Música. Los lugareños y los peregrinos, tocados con sombreros de flores, forman un corro alrededor del hoyo cantando al son de flautines y de una viola. La Carola es alegre, se extiende por todo el cementerio, hasta la plaza, y la lluvia deja de caer. Muy pronto recogerán los frutos de la tierra, bendecidos en largas procesiones. Moira sonríe a la gleba fértil, segura de que esa noche su cuerpo la abonará.
—¡Moira! ¡Moira, despierta, te lo ruego! ¿Tú crees que…?
Osmundo le hace un gesto negativo a Román. Acerca la antorcha, pero ve que la muchacha todavía vive, oye el soplo irregular de su respiración. La noche ha caído, una noche sin luna. La oscuridad es total, cosa que conviene a Román, que ha acompañado clandestinamente a Osmundo. Este último ha recibido de Almodius el encargo de llevar vino y comida a la que morirá al día siguiente. La última comida del condenado, y en el caso de Moira la primera desde hace tres días y dos noches. Raúl ha aprovechado la visita de los monjes para llevar a su tropa a beber un cuartillo al albergue de enfrente. A unas horas de la muerte, tal vez la hereje quiera confesarse, nunca se sabe con estas criaturas. La fosa es de un negro opaco. No obstante, el halo de la antorcha distingue una silueta más clara que se mueve imperceptiblemente al fondo del agujero, como un gusano aplastado.

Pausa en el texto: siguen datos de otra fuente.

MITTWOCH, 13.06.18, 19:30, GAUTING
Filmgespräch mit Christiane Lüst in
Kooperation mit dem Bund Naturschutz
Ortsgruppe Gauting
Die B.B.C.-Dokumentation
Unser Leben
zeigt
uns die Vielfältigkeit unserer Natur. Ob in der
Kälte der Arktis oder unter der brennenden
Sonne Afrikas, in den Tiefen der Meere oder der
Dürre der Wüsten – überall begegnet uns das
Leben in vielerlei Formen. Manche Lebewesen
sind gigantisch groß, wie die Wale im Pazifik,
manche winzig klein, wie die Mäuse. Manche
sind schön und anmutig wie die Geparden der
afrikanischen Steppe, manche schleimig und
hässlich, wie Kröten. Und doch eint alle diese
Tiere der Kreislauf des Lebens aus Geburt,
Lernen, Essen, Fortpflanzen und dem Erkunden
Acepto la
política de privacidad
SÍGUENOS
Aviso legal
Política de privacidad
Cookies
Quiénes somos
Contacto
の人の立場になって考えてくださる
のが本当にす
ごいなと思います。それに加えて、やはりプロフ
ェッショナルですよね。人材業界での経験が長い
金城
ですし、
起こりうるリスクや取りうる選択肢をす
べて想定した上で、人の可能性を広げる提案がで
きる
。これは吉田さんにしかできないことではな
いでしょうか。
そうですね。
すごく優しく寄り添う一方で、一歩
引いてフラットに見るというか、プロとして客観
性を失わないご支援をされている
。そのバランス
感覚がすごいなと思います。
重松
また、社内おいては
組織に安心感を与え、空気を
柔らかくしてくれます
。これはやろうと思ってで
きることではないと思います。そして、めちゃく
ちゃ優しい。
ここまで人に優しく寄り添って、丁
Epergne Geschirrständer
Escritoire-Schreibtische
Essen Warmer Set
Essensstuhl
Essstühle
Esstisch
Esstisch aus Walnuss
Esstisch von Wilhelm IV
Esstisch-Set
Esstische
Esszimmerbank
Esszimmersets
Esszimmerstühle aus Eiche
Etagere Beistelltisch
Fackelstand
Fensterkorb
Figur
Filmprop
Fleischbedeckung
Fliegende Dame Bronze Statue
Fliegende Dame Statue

—¡Moira! —repite Román con voz sorda.
Ella se levanta, se apoya en el muro de tierra, se tambalea, se yergue de nuevo, y la linterna de Osmundo ilumina el horror: sus cabellos ya no tienen ni color ni bucles, su melena parece el pelaje de una rata muerta. La piel de la cara está gris, manchada de barro, abotargada; los ojos, brillantes de fiebre. De rodillas al borde de la cavidad, Román se tapa la boca con una mano para no gritar.
—¿Eres… eres tú? —se atreve ella a preguntar.
—¡Sí, amiga mía, soy yo, Román! —responde él con dificultad.
—¡Aleja esa antorcha de mí e ilumina tu rostro! —ordena la joven.
Román se baja la capucha, que le oculta el rostro, y se traga las lágrimas, la cólera, los remordimientos y la desesperación para mostrarle la expresión de amor que ella desea ver. Moira no dice nada, pero tiende las manos hasta casi rozar las de Román, que se inclina cuanto puede.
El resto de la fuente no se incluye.